I would like to attack the bullshit machines, thanks.

@samir and please stop imputing agency to the tools. They don’t do anything. People use them to do things.
@samir Data "Mathsticators" (like chewing)
LBT do this no less because there are some tools I *want* to work with and there are some tools I want to avoid like the plague and they are currently ALL being called "AI". It's to the point where I've dropped the phrase off my CV even though some of my programming skills technically count just so I stop getting ads for bullshit-generator jobs.
@samir instead of artificial intelligence, say machine learning.
@balasubramanium Better, but I would prefer these things to be broken down into their use cases, as they have different merits. (And you don’t need to burn the earth for many of them.)
@samir I call it Mansplaining as a Service or the Plagiarizing Machine.
@samir You forgot linear algebra execution engine.
@samir So I have to say "Generative Modelling" then.

@samir So, **TRUE**! I get so angry when someone just comes up to me and says he/she's using AI to do something.
Or can we implement AI to achieve some basic tasks such as filtering and checking parameters?

**ENOUGH!**

@samir
I like bullshit generator we should popularize BG to replace AI
@samir How about Bias Automation Machine?
@samir what if someone made "bullshit generator" but only from cc0 data?
@hacknorris Then it would be a slightly more ethical bullshit generator, I guess.

@samir Yep. AI is, like fusion power, 5 years away. It might be 5 years away for the next 100 or 200 years or just 5 years.

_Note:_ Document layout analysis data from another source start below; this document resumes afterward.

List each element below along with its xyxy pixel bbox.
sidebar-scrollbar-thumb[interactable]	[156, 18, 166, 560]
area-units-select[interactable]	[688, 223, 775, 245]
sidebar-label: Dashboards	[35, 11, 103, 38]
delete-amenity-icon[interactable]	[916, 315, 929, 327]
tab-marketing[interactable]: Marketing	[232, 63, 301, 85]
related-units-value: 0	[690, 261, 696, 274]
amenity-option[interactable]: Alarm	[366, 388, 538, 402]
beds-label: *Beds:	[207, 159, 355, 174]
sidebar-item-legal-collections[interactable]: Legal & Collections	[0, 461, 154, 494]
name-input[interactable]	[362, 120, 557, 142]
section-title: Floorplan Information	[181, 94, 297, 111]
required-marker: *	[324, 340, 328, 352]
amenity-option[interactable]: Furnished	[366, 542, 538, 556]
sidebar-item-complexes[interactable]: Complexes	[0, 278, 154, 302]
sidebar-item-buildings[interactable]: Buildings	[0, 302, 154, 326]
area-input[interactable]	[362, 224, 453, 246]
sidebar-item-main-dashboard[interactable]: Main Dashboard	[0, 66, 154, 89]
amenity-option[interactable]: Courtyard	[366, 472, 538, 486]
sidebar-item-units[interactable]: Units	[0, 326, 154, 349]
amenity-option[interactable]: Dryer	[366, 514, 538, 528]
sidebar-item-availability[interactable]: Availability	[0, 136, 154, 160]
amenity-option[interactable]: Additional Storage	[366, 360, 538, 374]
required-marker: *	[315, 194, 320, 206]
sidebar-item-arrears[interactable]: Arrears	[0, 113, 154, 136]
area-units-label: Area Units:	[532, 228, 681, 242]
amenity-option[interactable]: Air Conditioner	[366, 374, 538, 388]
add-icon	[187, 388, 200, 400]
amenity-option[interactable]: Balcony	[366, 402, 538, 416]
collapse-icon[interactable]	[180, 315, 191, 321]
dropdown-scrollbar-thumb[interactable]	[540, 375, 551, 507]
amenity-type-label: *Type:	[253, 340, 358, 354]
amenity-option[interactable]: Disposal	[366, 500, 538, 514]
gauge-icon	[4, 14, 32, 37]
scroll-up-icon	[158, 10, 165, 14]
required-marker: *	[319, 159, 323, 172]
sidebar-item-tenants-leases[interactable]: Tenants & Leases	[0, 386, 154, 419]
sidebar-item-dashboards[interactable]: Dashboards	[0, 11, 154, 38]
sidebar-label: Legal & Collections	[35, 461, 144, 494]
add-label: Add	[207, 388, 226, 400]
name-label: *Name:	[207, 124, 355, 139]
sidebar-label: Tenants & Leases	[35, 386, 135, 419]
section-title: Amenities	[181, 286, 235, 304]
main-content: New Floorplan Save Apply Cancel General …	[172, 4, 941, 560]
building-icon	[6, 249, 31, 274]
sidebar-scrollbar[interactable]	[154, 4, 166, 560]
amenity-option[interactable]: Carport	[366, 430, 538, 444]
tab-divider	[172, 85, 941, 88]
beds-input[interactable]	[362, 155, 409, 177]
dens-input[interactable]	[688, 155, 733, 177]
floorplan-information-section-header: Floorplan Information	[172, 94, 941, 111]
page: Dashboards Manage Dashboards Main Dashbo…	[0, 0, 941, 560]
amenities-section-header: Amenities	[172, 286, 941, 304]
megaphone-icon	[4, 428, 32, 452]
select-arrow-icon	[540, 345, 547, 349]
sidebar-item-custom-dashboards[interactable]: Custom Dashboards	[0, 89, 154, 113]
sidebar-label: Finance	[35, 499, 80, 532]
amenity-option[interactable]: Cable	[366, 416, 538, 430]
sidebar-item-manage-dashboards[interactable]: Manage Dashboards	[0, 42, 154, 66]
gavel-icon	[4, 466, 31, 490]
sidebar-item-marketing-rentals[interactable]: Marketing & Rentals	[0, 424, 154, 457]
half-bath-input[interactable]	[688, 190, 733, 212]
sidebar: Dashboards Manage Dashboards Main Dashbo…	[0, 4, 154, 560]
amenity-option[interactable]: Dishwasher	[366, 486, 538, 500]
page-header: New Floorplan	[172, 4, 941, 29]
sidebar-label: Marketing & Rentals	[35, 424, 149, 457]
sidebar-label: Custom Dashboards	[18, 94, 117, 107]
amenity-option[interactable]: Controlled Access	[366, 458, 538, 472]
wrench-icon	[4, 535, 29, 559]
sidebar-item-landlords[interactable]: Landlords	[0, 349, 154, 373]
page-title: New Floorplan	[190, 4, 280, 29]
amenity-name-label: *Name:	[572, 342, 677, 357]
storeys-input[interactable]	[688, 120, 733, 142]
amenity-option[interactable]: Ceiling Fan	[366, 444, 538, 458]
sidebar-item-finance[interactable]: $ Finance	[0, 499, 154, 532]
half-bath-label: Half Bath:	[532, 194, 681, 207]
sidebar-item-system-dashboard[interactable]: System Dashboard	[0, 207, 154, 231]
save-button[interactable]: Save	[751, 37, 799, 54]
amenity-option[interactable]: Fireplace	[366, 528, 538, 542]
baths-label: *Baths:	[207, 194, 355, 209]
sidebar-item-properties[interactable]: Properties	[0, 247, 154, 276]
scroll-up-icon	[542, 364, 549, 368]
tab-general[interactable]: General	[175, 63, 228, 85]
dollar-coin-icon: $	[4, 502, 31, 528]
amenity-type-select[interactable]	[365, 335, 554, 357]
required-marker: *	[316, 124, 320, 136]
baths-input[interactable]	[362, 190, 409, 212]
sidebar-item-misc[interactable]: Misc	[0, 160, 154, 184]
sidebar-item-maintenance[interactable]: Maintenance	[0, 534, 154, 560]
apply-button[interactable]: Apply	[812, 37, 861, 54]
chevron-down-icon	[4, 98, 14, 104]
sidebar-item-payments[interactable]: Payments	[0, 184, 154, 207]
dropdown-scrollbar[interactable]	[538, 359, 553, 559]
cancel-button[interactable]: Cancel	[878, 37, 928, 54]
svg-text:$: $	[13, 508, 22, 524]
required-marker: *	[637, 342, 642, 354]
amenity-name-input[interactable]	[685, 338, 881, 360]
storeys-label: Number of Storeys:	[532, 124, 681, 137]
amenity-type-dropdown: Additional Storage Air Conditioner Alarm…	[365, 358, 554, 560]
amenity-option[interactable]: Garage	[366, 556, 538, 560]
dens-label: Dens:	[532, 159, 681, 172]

We don't know, it will take a breakthrough, and breakthroughs cannot be planned or predicted.

What's happening here is that a bunch of giant tech firms are desperate to find the next big thing and they are terrified of missing out on AI, if it happens to be the next big thing. I predict that AI will be like Web3, only there will be more money and jobs lost.

@samir

+1 for bullshit generator!

@samir We had that long before. Say "element", not "tag" :-)
@samir -- Internet Theft Machine?
@samir I'm partial to "glorified autocorrect".
@samir I just wanna share how I "convinced" cbatGPT about weed physics and that derivative of 69 is 420 and vice versa.

@samir

Same with crypto. Say high volatile digital currency.

@samir Applied Functional Approximation. Instead of neural networks or deep learning.
@samir MoPoShiRe : Most Probable Shit Regurgitator
@pmartin @samir what I said, AI ist der Über-Statistikus.

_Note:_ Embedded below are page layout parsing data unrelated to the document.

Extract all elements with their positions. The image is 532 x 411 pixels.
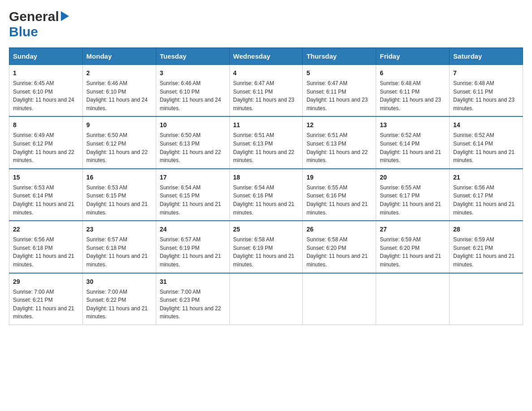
calendar-cell: 15Sunrise: 6:53 AMSunset: 6:14 PMDayligh… [9, 169, 83, 221]
day-info: Sunrise: 6:46 AMSunset: 6:10 PMDaylight:… [160, 79, 226, 112]
page-header: General Blue [9, 9, 523, 39]
calendar-cell [376, 273, 450, 325]
day-number: 11 [233, 120, 299, 130]
day-info: Sunrise: 6:45 AMSunset: 6:10 PMDaylight:… [13, 79, 79, 112]
day-info: Sunrise: 6:58 AMSunset: 6:19 PMDaylight:… [233, 235, 299, 269]
day-number: 17 [160, 173, 226, 182]
day-number: 25 [233, 225, 299, 234]
day-number: 27 [380, 225, 446, 234]
day-info: Sunrise: 6:58 AMSunset: 6:20 PMDaylight:… [306, 235, 372, 269]
calendar-cell: 20Sunrise: 6:55 AMSunset: 6:17 PMDayligh… [376, 169, 450, 221]
day-number: 18 [233, 173, 299, 182]
calendar-cell: 17Sunrise: 6:54 AMSunset: 6:15 PMDayligh… [156, 169, 229, 221]
day-number: 29 [13, 277, 79, 287]
day-number: 30 [86, 277, 152, 287]
day-number: 28 [453, 225, 519, 234]
logo: General Blue [9, 9, 69, 39]
day-number: 7 [453, 68, 519, 78]
week-row-1: 1Sunrise: 6:45 AMSunset: 6:10 PMDaylight… [9, 65, 523, 117]
day-number: 1 [13, 68, 79, 78]
day-info: Sunrise: 6:59 AMSunset: 6:20 PMDaylight:… [380, 235, 446, 269]
day-number: 26 [306, 225, 372, 234]
day-number: 12 [306, 120, 372, 130]
day-info: Sunrise: 7:00 AMSunset: 6:21 PMDaylight:… [13, 288, 79, 321]
day-number: 10 [160, 120, 226, 130]
calendar-cell: 3Sunrise: 6:46 AMSunset: 6:10 PMDaylight… [156, 65, 229, 117]
day-number: 2 [86, 68, 152, 78]
calendar-cell [303, 273, 376, 325]
header-saturday: Saturday [450, 48, 523, 65]
day-number: 9 [86, 120, 152, 130]
day-info: Sunrise: 6:56 AMSunset: 6:17 PMDaylight:… [453, 184, 519, 217]
day-info: Sunrise: 6:55 AMSunset: 6:17 PMDaylight:… [380, 184, 446, 217]
day-info: Sunrise: 6:54 AMSunset: 6:16 PMDaylight:… [233, 184, 299, 217]
day-info: Sunrise: 7:00 AMSunset: 6:23 PMDaylight:… [160, 288, 226, 321]
week-row-3: 15Sunrise: 6:53 AMSunset: 6:14 PMDayligh… [9, 169, 523, 221]
day-info: Sunrise: 6:55 AMSunset: 6:16 PMDaylight:… [306, 184, 372, 217]
day-info: Sunrise: 6:48 AMSunset: 6:11 PMDaylight:… [380, 79, 446, 112]
logo-triangle-icon [61, 11, 69, 23]
calendar-cell: 23Sunrise: 6:57 AMSunset: 6:18 PMDayligh… [82, 221, 156, 273]
calendar-cell: 7Sunrise: 6:48 AMSunset: 6:11 PMDaylight… [450, 65, 523, 117]
day-number: 31 [160, 277, 226, 287]
calendar-cell: 21Sunrise: 6:56 AMSunset: 6:17 PMDayligh… [450, 169, 523, 221]
calendar-cell: 8Sunrise: 6:49 AMSunset: 6:12 PMDaylight… [9, 116, 83, 168]
calendar-cell: 25Sunrise: 6:58 AMSunset: 6:19 PMDayligh… [229, 221, 303, 273]
calendar-cell: 29Sunrise: 7:00 AMSunset: 6:21 PMDayligh… [9, 273, 83, 325]
calendar-cell: 19Sunrise: 6:55 AMSunset: 6:16 PMDayligh… [303, 169, 376, 221]
header-tuesday: Tuesday [156, 48, 229, 65]
calendar-cell: 10Sunrise: 6:50 AMSunset: 6:13 PMDayligh… [156, 116, 229, 168]
day-number: 14 [453, 120, 519, 130]
calendar-cell: 28Sunrise: 6:59 AMSunset: 6:21 PMDayligh… [450, 221, 523, 273]
day-info: Sunrise: 6:47 AMSunset: 6:11 PMDaylight:… [233, 79, 299, 112]
day-number: 8 [13, 120, 79, 130]
calendar-cell [450, 273, 523, 325]
header-friday: Friday [376, 48, 450, 65]
day-info: Sunrise: 6:54 AMSunset: 6:15 PMDaylight:… [160, 184, 226, 217]
calendar-cell: 5Sunrise: 6:47 AMSunset: 6:11 PMDaylight… [303, 65, 376, 117]
calendar-cell: 12Sunrise: 6:51 AMSunset: 6:13 PMDayligh… [303, 116, 376, 168]
header-wednesday: Wednesday [229, 48, 303, 65]
calendar-cell: 13Sunrise: 6:52 AMSunset: 6:14 PMDayligh… [376, 116, 450, 168]
calendar-cell [229, 273, 303, 325]
calendar-cell: 11Sunrise: 6:51 AMSunset: 6:13 PMDayligh… [229, 116, 303, 168]
day-number: 20 [380, 173, 446, 182]
calendar-cell: 4Sunrise: 6:47 AMSunset: 6:11 PMDaylight… [229, 65, 303, 117]
day-info: Sunrise: 6:53 AMSunset: 6:14 PMDaylight:… [13, 184, 79, 217]
calendar-cell: 2Sunrise: 6:46 AMSunset: 6:10 PMDaylight… [82, 65, 156, 117]
calendar-cell: 9Sunrise: 6:50 AMSunset: 6:12 PMDaylight… [82, 116, 156, 168]
day-number: 6 [380, 68, 446, 78]
day-info: Sunrise: 6:53 AMSunset: 6:15 PMDaylight:… [86, 184, 152, 217]
day-info: Sunrise: 6:52 AMSunset: 6:14 PMDaylight:… [380, 131, 446, 164]
day-info: Sunrise: 6:51 AMSunset: 6:13 PMDaylight:… [306, 131, 372, 164]
day-number: 24 [160, 225, 226, 234]
calendar-cell: 31Sunrise: 7:00 AMSunset: 6:23 PMDayligh… [156, 273, 229, 325]
day-number: 21 [453, 173, 519, 182]
day-info: Sunrise: 6:51 AMSunset: 6:13 PMDaylight:… [233, 131, 299, 164]
week-row-4: 22Sunrise: 6:56 AMSunset: 6:18 PMDayligh… [9, 221, 523, 273]
day-info: Sunrise: 6:49 AMSunset: 6:12 PMDaylight:… [13, 131, 79, 164]
day-number: 13 [380, 120, 446, 130]
week-row-2: 8Sunrise: 6:49 AMSunset: 6:12 PMDaylight… [9, 116, 523, 168]
day-info: Sunrise: 6:50 AMSunset: 6:12 PMDaylight:… [86, 131, 152, 164]
svg-marker-0 [61, 11, 69, 21]
day-info: Sunrise: 6:57 AMSunset: 6:18 PMDaylight:… [86, 235, 152, 269]
calendar-cell: 1Sunrise: 6:45 AMSunset: 6:10 PMDaylight… [9, 65, 83, 117]
calendar-cell: 30Sunrise: 7:00 AMSunset: 6:22 PMDayligh… [82, 273, 156, 325]
calendar-table: SundayMondayTuesdayWednesdayThursdayFrid… [9, 47, 523, 325]
day-number: 5 [306, 68, 372, 78]
header-sunday: Sunday [9, 48, 83, 65]
day-info: Sunrise: 6:56 AMSunset: 6:18 PMDaylight:… [13, 235, 79, 269]
day-info: Sunrise: 6:57 AMSunset: 6:19 PMDaylight:… [160, 235, 226, 269]
calendar-cell: 14Sunrise: 6:52 AMSunset: 6:14 PMDayligh… [450, 116, 523, 168]
calendar-cell: 16Sunrise: 6:53 AMSunset: 6:15 PMDayligh… [82, 169, 156, 221]
week-row-5: 29Sunrise: 7:00 AMSunset: 6:21 PMDayligh… [9, 273, 523, 325]
day-number: 4 [233, 68, 299, 78]
header-monday: Monday [82, 48, 156, 65]
day-number: 19 [306, 173, 372, 182]
day-info: Sunrise: 6:46 AMSunset: 6:10 PMDaylight:… [86, 79, 152, 112]
header-thursday: Thursday [303, 48, 376, 65]
calendar-cell: 27Sunrise: 6:59 AMSunset: 6:20 PMDayligh… [376, 221, 450, 273]
calendar-cell: 6Sunrise: 6:48 AMSunset: 6:11 PMDaylight… [376, 65, 450, 117]
day-info: Sunrise: 6:50 AMSunset: 6:13 PMDaylight:… [160, 131, 226, 164]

@samir I agree - "AI" has quickly become a gross, enshittified word.

I feel the same way about people blaming "the algorithm". It makes it sound like some inhuman force without thoughts or responsibilities. Say "facebook" sucks, say "mark zuckerberg" sucks, not "the algorithm" sucks.

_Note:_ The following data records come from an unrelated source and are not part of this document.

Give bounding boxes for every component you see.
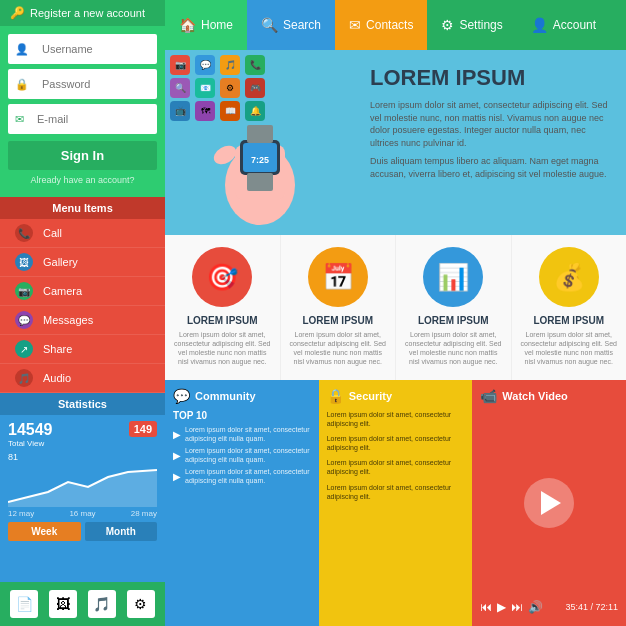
home-icon: 🏠 [179,17,196,33]
feature-4: 💰 LOREM IPSUM Lorem ipsum dolor sit amet… [512,235,627,380]
nav-account[interactable]: 👤 Account [517,0,610,50]
nav-search[interactable]: 🔍 Search [247,0,335,50]
play-ctrl-icon[interactable]: ▶ [497,600,506,614]
community-text-2: Lorem ipsum dolor sit amet, consectetur … [185,446,311,464]
menu-call-label: Call [43,227,62,239]
email-input[interactable] [29,108,150,130]
gallery-bottom-icon[interactable]: 🖼 [49,590,77,618]
stats-total-num: 14549 [8,421,53,439]
arrow-3: ▶ [173,471,181,482]
month-button[interactable]: Month [85,522,158,541]
top-nav: 🏠 Home 🔍 Search ✉ Contacts ⚙ Settings 👤 … [165,0,626,50]
nav-home-label: Home [201,18,233,32]
video-header: 📹 Watch Video [480,388,618,404]
app-icon-11: 📖 [220,101,240,121]
feature-3-icon: 📊 [423,247,483,307]
bottom-row: 💬 Community TOP 10 ▶ Lorem ipsum dolor s… [165,380,626,626]
username-input[interactable] [34,38,150,60]
account-icon: 👤 [531,17,548,33]
feature-3: 📊 LOREM IPSUM Lorem ipsum dolor sit amet… [396,235,512,380]
signin-button[interactable]: Sign In [8,141,157,170]
audio-icon: 🎵 [15,369,33,387]
play-triangle [541,491,561,515]
community-text-1: Lorem ipsum dolor sit amet, consectetur … [185,425,311,443]
community-item-1: ▶ Lorem ipsum dolor sit amet, consectetu… [173,425,311,443]
password-input[interactable] [34,73,150,95]
menu-messages-label: Messages [43,314,93,326]
settings-bottom-icon[interactable]: ⚙ [127,590,155,618]
app-icon-2: 💬 [195,55,215,75]
feature-1: 🎯 LOREM IPSUM Lorem ipsum dolor sit amet… [165,235,281,380]
menu-share-label: Share [43,343,72,355]
call-icon: 📞 [15,224,33,242]
share-icon: ↗ [15,340,33,358]
username-row: 👤 [8,34,157,64]
menu-item-audio[interactable]: 🎵 Audio [0,364,165,393]
email-icon: ✉ [15,113,24,126]
community-section: 💬 Community TOP 10 ▶ Lorem ipsum dolor s… [165,380,319,626]
app-icon-7: ⚙ [220,78,240,98]
menu-camera-label: Camera [43,285,82,297]
app-icon-8: 🎮 [245,78,265,98]
password-row: 🔒 [8,69,157,99]
signin-sub: Already have an account? [8,175,157,189]
login-form: 👤 🔒 ✉ Sign In Already have an account? [0,26,165,197]
rewind-icon[interactable]: ⏮ [480,600,492,614]
play-button[interactable] [524,478,574,528]
app-icon-3: 🎵 [220,55,240,75]
feature-2: 📅 LOREM IPSUM Lorem ipsum dolor sit amet… [281,235,397,380]
nav-contacts-label: Contacts [366,18,413,32]
feature-1-title: LOREM IPSUM [187,315,258,326]
hero-illustration: 7:25 📷 💬 🎵 📞 🔍 📧 ⚙ 🎮 [165,50,355,235]
security-items: Lorem ipsum dolor sit amet, consectetur … [327,410,465,504]
volume-icon[interactable]: 🔊 [528,600,543,614]
nav-contacts[interactable]: ✉ Contacts [335,0,427,50]
feature-2-text: Lorem ipsum dolor sit amet, consectetur … [289,330,388,366]
menu-list: 📞 Call 🖼 Gallery 📷 Camera 💬 Messages ↗ [0,219,165,393]
arrow-2: ▶ [173,450,181,461]
feature-1-text: Lorem ipsum dolor sit amet, consectetur … [173,330,272,366]
week-button[interactable]: Week [8,522,81,541]
svg-text:7:25: 7:25 [251,155,269,165]
nav-settings[interactable]: ⚙ Settings [427,0,516,50]
app-icon-6: 📧 [195,78,215,98]
video-section: 📹 Watch Video ⏮ ▶ ⏭ 🔊 35:41 / 72:11 [472,380,626,626]
stats-total-label: Total View [8,439,53,448]
video-icon: 📹 [480,388,497,404]
menu-items-section: Menu Items 📞 Call 🖼 Gallery 📷 Camera 💬 M… [0,197,165,393]
lock-icon: 🔒 [15,78,29,91]
menu-item-share[interactable]: ↗ Share [0,335,165,364]
lock-security-icon: 🔒 [327,388,344,404]
menu-item-camera[interactable]: 📷 Camera [0,277,165,306]
menu-items-title: Menu Items [0,197,165,219]
community-icon: 💬 [173,388,190,404]
stats-small-num: 81 [8,452,157,462]
security-item-2: Lorem ipsum dolor sit amet, consectetur … [327,434,465,452]
camera-icon: 📷 [15,282,33,300]
app-icon-10: 🗺 [195,101,215,121]
community-title: Community [195,390,256,402]
hero-text-area: LOREM IPSUM Lorem ipsum dolor sit amet, … [355,50,626,235]
contacts-icon: ✉ [349,17,361,33]
forward-icon[interactable]: ⏭ [511,600,523,614]
community-top10: TOP 10 [173,410,311,421]
date-3: 28 may [131,509,157,518]
security-item-3: Lorem ipsum dolor sit amet, consectetur … [327,458,465,476]
stats-content: 14549 Total View 149 81 12 may 16 may 28… [0,415,165,547]
nav-home[interactable]: 🏠 Home [165,0,247,50]
menu-item-gallery[interactable]: 🖼 Gallery [0,248,165,277]
community-item-3: ▶ Lorem ipsum dolor sit amet, consectetu… [173,467,311,485]
sidebar-bottom-icons: 📄 🖼 🎵 ⚙ [0,582,165,626]
email-row: ✉ [8,104,157,134]
user-icon: 👤 [15,43,29,56]
menu-item-call[interactable]: 📞 Call [0,219,165,248]
nav-settings-label: Settings [459,18,502,32]
stats-buttons: Week Month [8,522,157,541]
feature-3-text: Lorem ipsum dolor sit amet, consectetur … [404,330,503,366]
stats-total: 14549 Total View [8,421,53,448]
line-chart [8,462,157,507]
menu-item-messages[interactable]: 💬 Messages [0,306,165,335]
music-icon[interactable]: 🎵 [88,590,116,618]
community-header: 💬 Community [173,388,311,404]
doc-icon[interactable]: 📄 [10,590,38,618]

@samir it is an algorithm, a statistics nerd at the highest level, der Über-Statisiker. It is not intelligent indeed!
@samir I occasionally throw around the phrase “artificial stupidity” not necessarily because of the quality of the slop that is output by text generators, but because the way LLMs “summarise” a piece of text is remarkably similar to how human memory seems to work.
@samir Human brains aren’t exactly equipped to store memories like files on a computer. They are, however, excellent at pattern recognition and storing the most important information to you. When you recall a specific memory, your brain is reconstructing it based on that important information and filling in the rest of the details with familiar patterns—or, in AI terms, “hallucinations”. Humans actually have terrible memories—and now we’ve made machines replicate that, too.
@samir Your alternative names don't seem to cover the "#AI" that runs the nations that oppose me in #empire-building #games such as #Freeciv!
@samir I call it AI degenerative.

@samir

I like to call them 'confabulation engines' and 'lying machines'.

@samir let’s call it what it really is. Mass data mining in real time. I think SalesForce called it, Their job. It isn’t smart. Doesn’t know all. The information is fed into the same statistical models that have existed since math // Moby was a minnow. As such it doesn’t t need $600B of our tax dollars to do what a few creative minds did in a garage in China for $6M. Oh you poor tech bros! Have we exposed the biggest grift since Y2K?